**REQUIREMENT:** From the data below, repeat exactly the lines from the line with "perrung oder Löschung" to the line with "altens erfolgt in", both included.

**DATASET EXTRACT:**
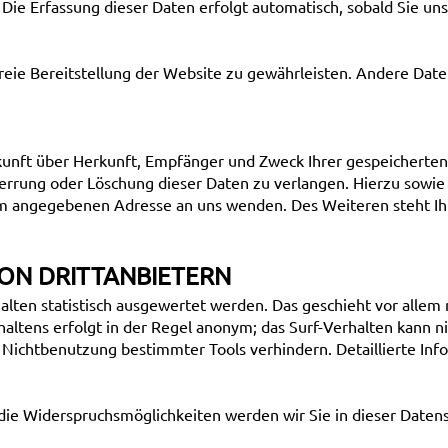
 Die Erfassung dieser Daten erfolgt automatisch, sobald Sie un
freie Bereitstellung der Website zu gewährleisten. Andere Dat
skunft über Herkunft, Empfänger und Zweck Ihrer gespeicherte
perrung oder Löschung dieser Daten zu verlangen. Hierzu sow
sum angegebenen Adresse an uns wenden. Des Weiteren steht Ih
ON DRITTANBIETERN
alten statistisch ausgewertet werden. Das geschieht vor allem
altens erfolgt in der Regel anonym; das Surf-Verhalten kann n
 Nichtbenutzung bestimmter Tools verhindern. Detaillierte Inf
die Widerspruchsmöglichkeiten werden wir Sie in dieser Daten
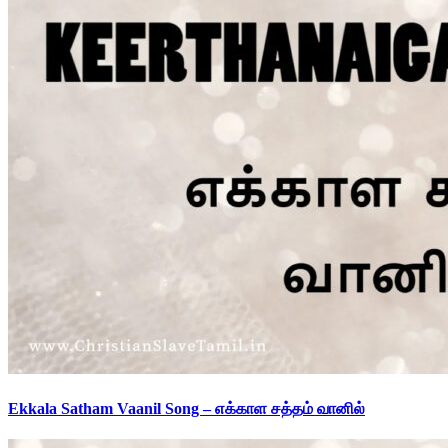
Ekkala Satham Vaanil Song – எக்காள சத்தம் வானில்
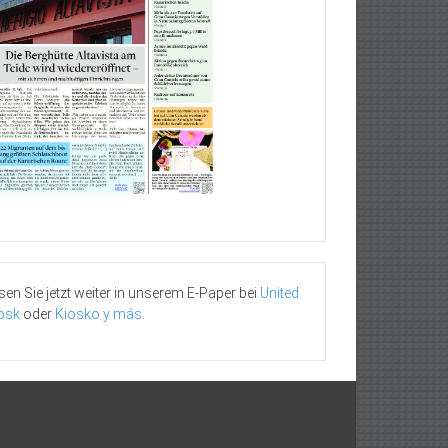
sen Sie jetzt weiter in unserem E-Paper bei
United
osk
oder
Kiosko y más
.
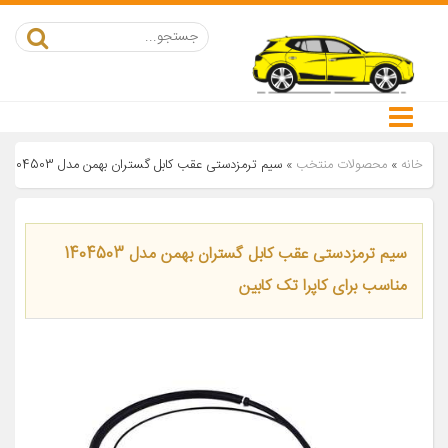
خانه
»
محصولات منتخب
»
سیم ترمزدستی عقب کابل گستران بهمن مدل 1404503 مناسب برای کاپرا تک کابین
سیم ترمزدستی عقب کابل گستران بهمن مدل 1404503
مناسب برای کاپرا تک کابین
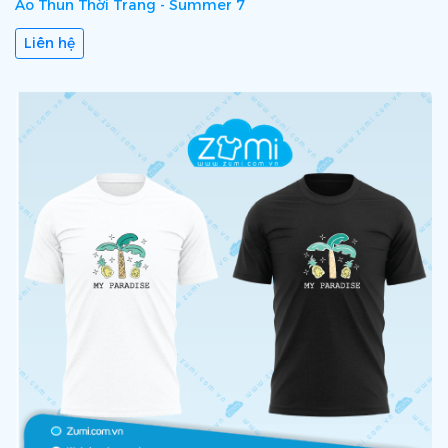
Áo Thun Thời Trang - Summer 7
Liên hệ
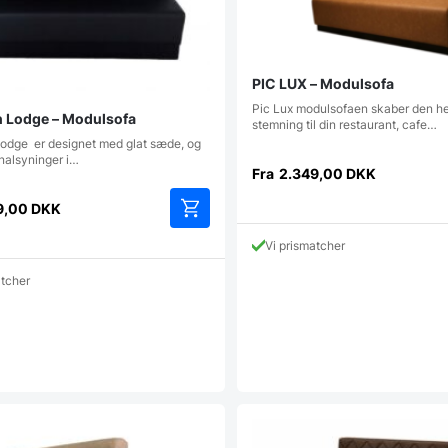
PIC LUX – Modulsofa
Pic Lux modulsofaen skaber den he
 Lodge – Modulsofa
stemning til din restaurant, cafe…
odge er designet med glat sæde, og
alsyninger i…
Fra
2.349,00
DKK
9,00
DKK
Dette
Vi prismatcher
vare
har
atcher
flere
varianter.
Mulighederne
kan
vælges
på
varesiden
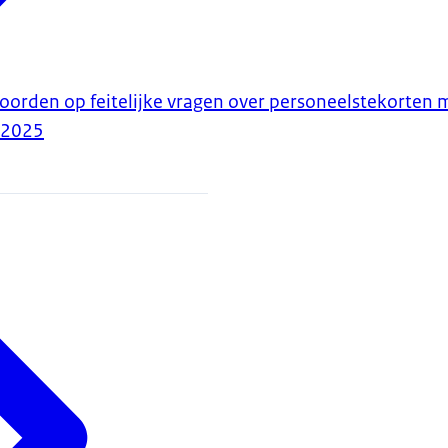
woorden op feitelijke vragen over personeelstekorten
-2025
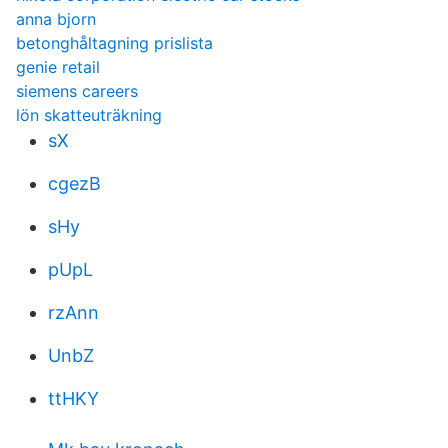
anna bjorn
betonghåltagning prislista
genie retail
siemens careers
lön skatteuträkning
sX
cgezB
sHy
pUpL
rzAnn
UnbZ
ttHKY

**RESPONSE BELOW:**
perrung oder Löschung dieser Daten zu verlangen. Hierzu sow
sum angegebenen Adresse an uns wenden. Des Weiteren steht Ih
ON DRITTANBIETERN
alten statistisch ausgewertet werden. Das geschieht vor allem
altens erfolgt in der Regel anonym; das Surf-Verhalten kann n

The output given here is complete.